Raden Saleh djuga senang singgah di Paris. Di ibukota Prantjis ini dia diterima dan memperoleh penghormatan di pelbagai istana. Di sana sang prince javanais (pangeran Djawa), menurut seorang pengamat, mengenakan pakaian fantasi Djawa jang sangat mentjolok. Di Paris ini Raden Saleh sampai beberapa kali berhasil melibatkan diri dalam beberapa hubungan asmara, sementara dia menjaksikan perubahan besar2an sistem politik Eropa jang pada 1848 berawal di Prantjis. Dia makin terkenal sadja, lalu mengadakan perlawatan seni ke Aldjirs (ibukota Aldjazair) bersama pelukis Prantjis Vernet. Tatkala kembali ke Belanda dia mendjadi anggota KITLV institut keradjaan jang waktu itu begitu bergengsi — keanggotaannja sangat membanggakan institut ini. Terhadap upaja2 untuk mendjadikannja pemeluk agama kristen aliran tertentu, Raden Saleh selalu datang dengan djawaban chas: “bersepakat dululah baru setelah itu kembali pada saja.” Sebagai seorang Muslim, agama Islam baginja bukan merupakan hambatan untuk bergabung dalam tarekat metselar bebas (mason bebas, jaitu vrijmetselaarij atau freemason).
Pada 1851 Raden Slaleh kembali ke Djawa sebagai seorang tokoh terkenal — dia tinggal bersama seorang perempuan Eropa keturunan Indo jaitu Constancia Winckelhaagen jang merupakan pengusaha batik. Namanja sebagai pelukis pemandangan aliran romantis sudah begitu terkenal. Lukisan Boschbrand (kebakaran hutan) jang berukuran tiga kali empat meter dan dihadiahkannja kepada radja Willem III tatkala berpisah karena pulang ke Djawa, merupakan tanda terima kasih untuk dukungan selama 23 tahun. Boschbrand merupakan puntjak dramatis rangkaian karja Raden Saleh, di situ terlihat binatang2 jang melarikan diri karena kebakaran hutan, harimau dan kerbau, njaris dalam ukuran asli, panik masuk djurang, di belakang terlihat matjan tutul dan rusa jang samar2 sadja.
***
Di Djawa sang perupa terus mendalami minatnja dalam dunia hewan dengan menggali tulang belulang ‘binatang dari dunia sebelum ini’ seperti mastodon dan megalodon. Selain itu Raden Saleh djuga mengumpulkan naskah2, tulisan tangan dan barang2 antik lain untuk ‘Bataviaasch Genootschap van Kunsten en Wetenschappen (masjarakat seni dan ilmu pengetahuan Batavia), lembaga ini djuga menugasi sang pelukis untuk melakukan perlawatan seni. Dia merantjang kebun binatang Batavia dan mengirim seekor gadjah jang sepandjang djalan minum anggur dan makan pisang dari Tjirebon kepada sunan Solo, sebagai hadiah kedjutan. (Di Djawa tidak ada singa atau gadjah. Minat besar Raden Saleh terhadap binatang2 ini muntjul dari hasrat modius seni orientalisme di Eropa).
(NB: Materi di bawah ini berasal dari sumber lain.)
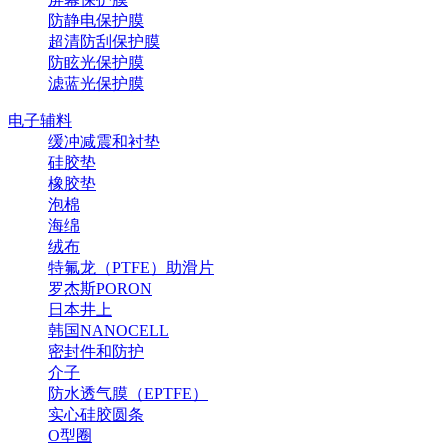
防静电保护膜
超清防刮保护膜
防眩光保护膜
滤蓝光保护膜
电子辅料
缓冲减震和衬垫
硅胶垫
橡胶垫
泡棉
海绵
绒布
特氟龙（PTFE）助滑片
罗杰斯PORON
日本井上
韩国NANOCELL
密封件和防护
介子
防水透气膜（EPTFE）
实心硅胶圆条
O型圈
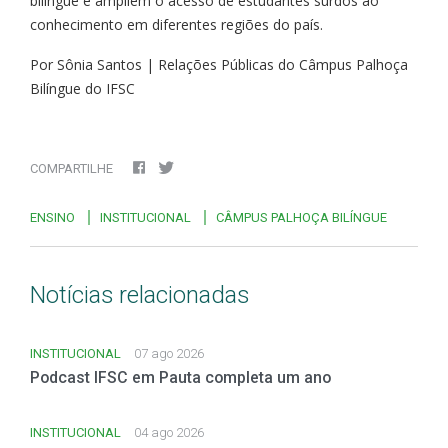
bilíngue e ampliem o acesso de estudantes surdos ao
conhecimento em diferentes regiões do país.
Por Sônia Santos | Relações Públicas do Câmpus Palhoça
Bilíngue do IFSC
COMPARTILHE
ENSINO
INSTITUCIONAL
CÂMPUS PALHOÇA BILÍNGUE
Notícias relacionadas
INSTITUCIONAL
07 ago 2026
Podcast IFSC em Pauta completa um ano
INSTITUCIONAL
04 ago 2026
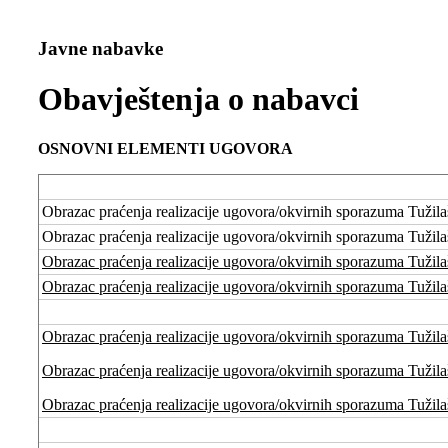
Javne nabavke
Obavještenja o nabavci
OSNOVNI ELEMENTI UGOVORA
Obrazac praćenja realizacije ugovora/okvirnih sporazuma Tužila
Obrazac praćenja realizacije ugovora/okvirnih sporazuma Tužila
Obrazac praćenja realizacije ugovora/okvirnih sporazuma Tužila
Obrazac praćenja realizacije ugovora/okvirnih sporazuma Tužila
Obrazac praćenja realizacije ugovora/okvirnih sporazuma Tužila
Obrazac praćenja realizacije ugovora/okvirnih sporazuma Tužila
Obrazac praćenja realizacije ugovora/okvirnih sporazuma Tužila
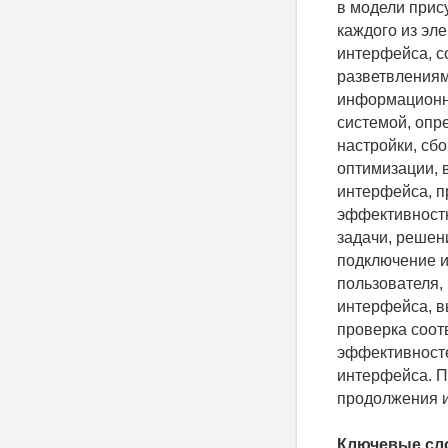
в модели прис
каждого из эл
интерфейса, с
разветвлениям
информационно
системой, опр
настройки, сб
оптимизации, 
интерфейса, п
эффективност
задачи, решен
подключение и
пользователя,
интерфейса, в
проверка соот
эффективносте
интерфейса. П
продолжения 
Ключевые сл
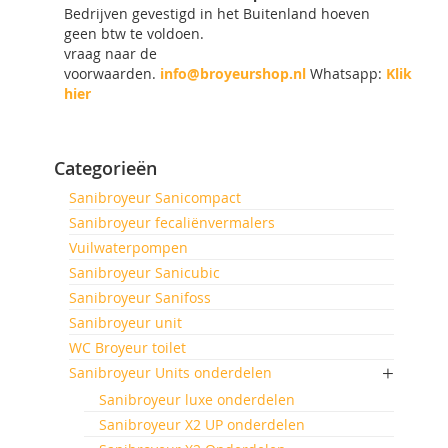
Bedrijven gevestigd in het Buitenland hoeven
geen btw te voldoen.
vraag naar de
voorwaarden.
info@broyeurshop.nl
Whatsapp:
Klik
hier
Categorieën
Sanibroyeur Sanicompact
Sanibroyeur fecaliënvermalers
Vuilwaterpompen
Sanibroyeur Sanicubic
Sanibroyeur Sanifoss
Sanibroyeur unit
WC Broyeur toilet
Sanibroyeur Units onderdelen
Sanibroyeur luxe onderdelen
Sanibroyeur X2 UP onderdelen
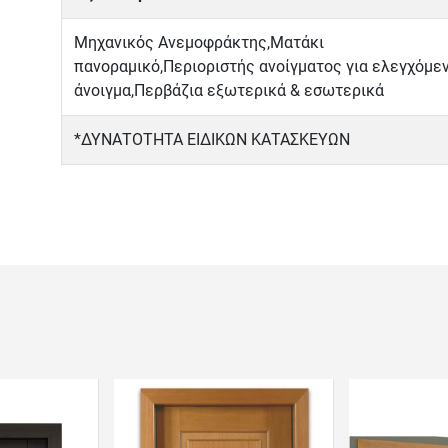
Μηχανικός Ανεμοφράκτης,Ματάκι
πανοραμικό,Περιοριστής ανοίγματος για ελεγχόμε
άνοιγμα,Περβάζια εξωτερικά & εσωτερικά
*ΔΥΝΑΤΟΤΗΤΑ ΕΙΔΙΚΩΝ ΚΑΤΑΣΚΕΥΩΝ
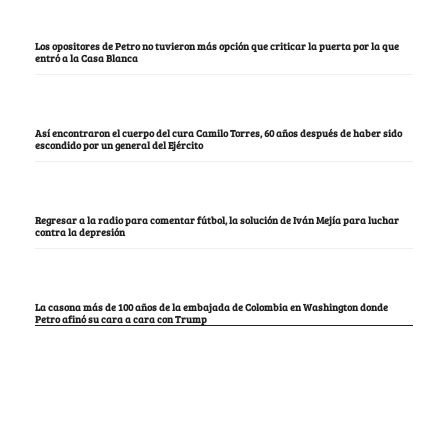
Los opositores de Petro no tuvieron más opción que criticar la puerta por la que
entró a la Casa Blanca
Así encontraron el cuerpo del cura Camilo Torres, 60 años después de haber sido
escondido por un general del Ejército
Regresar a la radio para comentar fútbol, la solución de Iván Mejía para luchar
contra la depresión
La casona más de 100 años de la embajada de Colombia en Washington donde
Petro afinó su cara a cara con Trump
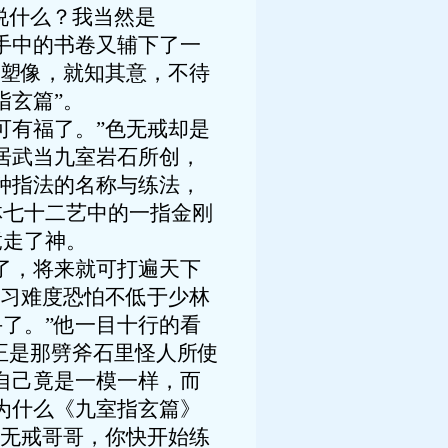
说什么？我当然是
手中的书卷又辅下了一
着塑像，就知其意，不待
指玄篇”。
有福了。”色无戒却是
居武当九室岩石所创，
种指法的名称与练法，
林七十二艺中的一指金刚
竟走了神。
了，将来就可打遍天下
练习难度恐怕不低于少林
了。”他一目十行的看
正是那劈斧石里怪人所使
自己竟是一模一样，而
为什么《九室指玄篇》
“无戒哥哥，你快开始练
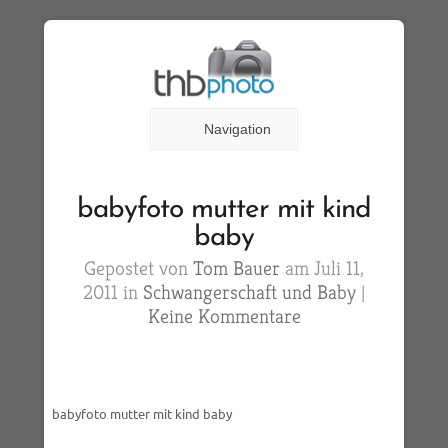
Navigation
babyfoto mutter mit kind
baby
Gepostet von
Tom Bauer
am Juli 11,
2011 in
Schwangerschaft und Baby
|
Keine Kommentare
babyfoto mutter mit kind baby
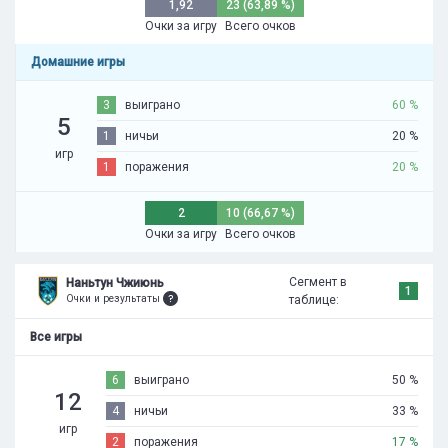
1,92
23 (63,89 %)
Очки за игру
Всего очков
Домашние игры
3
выиграно
60 %
5
1
ничьи
20 %
игр
1
поражения
20 %
2
10 (66,67 %)
Очки за игру
Всего очков
Сегмент в
Наньтун Чжиюнь
1
Очки и результаты
таблице:
Все игры
6
выиграно
50 %
12
4
ничьи
33 %
игр
2
поражения
17 %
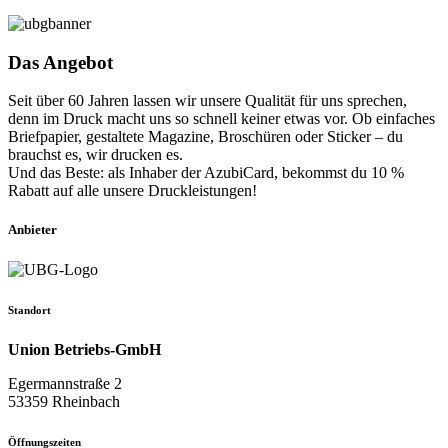
Das Angebot
Seit über 60 Jahren lassen wir unsere Qualität für uns sprechen,
denn im Druck macht uns so schnell keiner etwas vor. Ob einfaches
Briefpapier, gestaltete Magazine, Broschüren oder Sticker – du
brauchst es, wir drucken es.
Und das Beste: als Inhaber der AzubiCard, bekommst du 10 %
Rabatt auf alle unsere Druckleistungen!
Anbieter
Standort
Union Betriebs-GmbH
Egermannstraße 2
53359 Rheinbach
Öffnungszeiten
Pada 1857 Raden Saleh mulai melukis karjanja jang paling terkenal, Penangkapan Pangeran Diponegoro, jang kini terpampang di Istana Merdeka. Pangeran Diponegoro jang diaku Raden Saleh sebagai keluarganja, adalah pedjuang anti kolonialisme pertama Indonesia, pada 1825 dia menjulut Perang Djawa. Ia merupakan tokoh jang menakutkan penguasa kolonial dan achirnja setjara pengetjut didjebak oleh djenderal Hendrik de Kock. Djuga karena Raden Saleh menggambar kepala orang2 Belanda lebih besar dari orang Djawa, maka banjak orang memaknai karja ini sebagai lukisan nasionalistis Asia Tenggara pertama. Sebelum melukisnja, Raden Saleh sudah melihat karja Nicolaas Pieneman jang, tentu sadja, menampilkan orang2 Belanda sebagai pemenang dan Diponegoro sebagai pihak jang kalah. Karena itu lukisan Raden Saleh dinilai sebagai ‘pembalikan’ radikal visi Belanda. Ternjata dia tidak memperoleh izin untuk berkundjung ke medan laga Perang Djawa.

Kenjataan bahwa Raden Saleh menghadiahkan lukisan ini kepada radja Willem III sebagai wudjud rasa terima kasih atas bantuan jang diterimanja mejakinkan banjak kalangan bahwa sang pelukis tidak punja setjuwilpun aspirasi nasionalistis atau bahwa karja ini merupakan sematjam peringatan bagi apa jang kemudian akan terdjadi. Tapi tidak ada jang meragukan bahwa ini adalah sebuah adi karja — sumber inspirasi bagi banjak pelukis kontemporer Indonesia.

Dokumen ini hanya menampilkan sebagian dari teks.